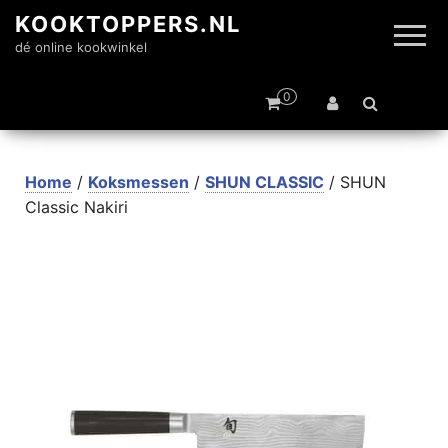
KOOKTOPPERS.NL
dé online kookwinkel
0
Home
/
Koksmessen
/
SHUN CLASSIC
/ SHUN
Classic Nakiri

_ _ _ _

What are the lines from the one containing "dé online kookwinkel" to the end of the material above? Return them exactly, and only them.

> **Exercise answer**:
dé online kookwinkel
0
Home
/
Koksmessen
/
SHUN CLASSIC
/ SHUN
Classic Nakiri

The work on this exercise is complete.